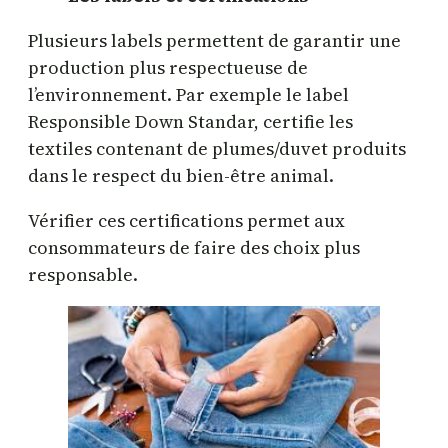
Plusieurs labels permettent de garantir une
production plus respectueuse de
l’environnement. Par exemple le label
Responsible Down Standar, certifie les
textiles contenant de plumes/duvet produits
dans le respect du bien-être animal.
Vérifier ces certifications permet aux
consommateurs de faire des choix plus
responsable.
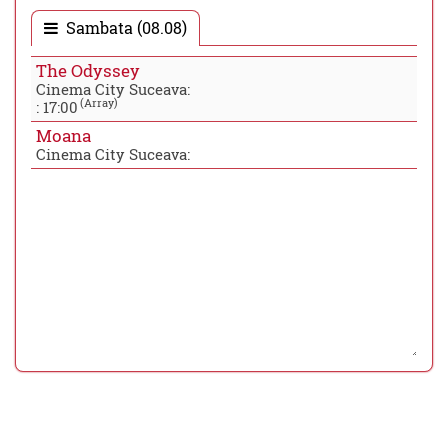
Sambata (08.08)
The Odyssey
Cinema City Suceava:
(Array)
:
17:00
Moana
Cinema City Suceava:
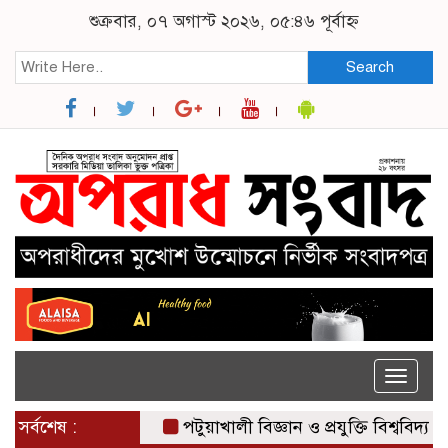
শুক্রবার, ০৭ অগাস্ট ২০২৬, ০৫:৪৬ পূর্বাহ্ন
Search
Toggle
naviga
সর্বশেষ :
পটুয়াখালী বিজ্ঞান ও প্রযুক্তি বিশ্ববিদ্যালয়ের ক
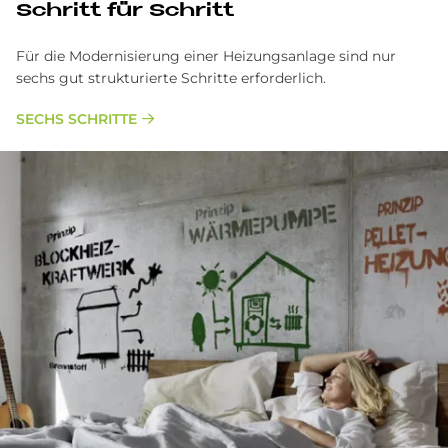
Schritt für Schritt
Für die Modernisierung einer Heizungsanlage sind nur
sechs gut strukturierte Schritte erforderlich.
SECHS SCHRITTE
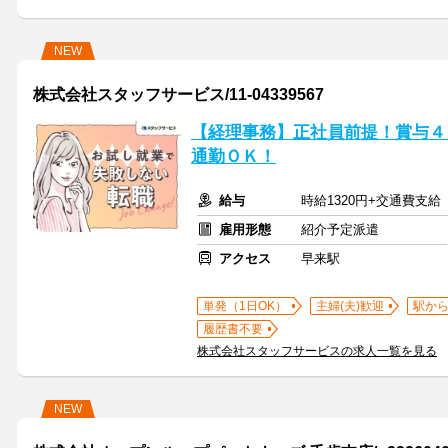
NEW
株式会社スタッフサービス/11-04339567
【経理事務】正社員前提！賞与４
通勤ＯＫ！
給与
時給1320円+交通費支給
雇用形態
紹介予定派遣
アクセス
早来駅
単発（1日OK）
主婦(夫)歓迎
駅から
履歴書不要
株式会社スタッフサービスの求人一覧を見る
NEW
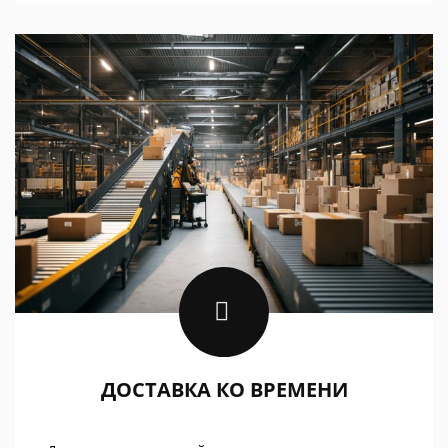
ДОСТАВКА КО ВРЕМЕНИ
==================================================
ACTIVITY :: Give back the entries verbatim. Do not include any picture.

EXERCISE SOLUTION ::
Plusieurs labels permettent de garantir une
production plus respectueuse de
l’environnement. Par exemple le label
Responsible Down Standar, certifie les
textiles contenant de plumes/duvet produits
dans le respect du bien-être animal.
Vérifier ces certifications permet aux
consommateurs de faire des choix plus
responsable.
Sambata (08.08)
The Odyssey
Cinema City Suceava:
(Array)
:
17:00
Moana
Cinema City Suceava:
শুক্রবার, ০৭ অগাস্ট ২০২৬, ০৫:৪৬ পূর্বাহ্ন
Search
Toggle
naviga
সর্বশেষ :
পটুয়াখালী বিজ্ঞান ও প্রযুক্তি বিশ্ববিদ্যালয়ের ক
Schritt für Schritt
Für die Modernisierung einer Heizungsanlage sind nur
sechs gut strukturierte Schritte erforderlich.
SECHS SCHRITTE
NEW
株式会社スタッフサービス/11-04339567
【経理事務】正社員前提！賞与４
通勤ＯＫ！
給与
時給1320円+交通費支給
雇用形態
紹介予定派遣
アクセス
早来駅
単発（1日OK）
主婦(夫)歓迎
駅から
履歴書不要
株式会社スタッフサービスの求人一覧を見る
NEW
ДОСТАВКА КО ВРЕМЕНИ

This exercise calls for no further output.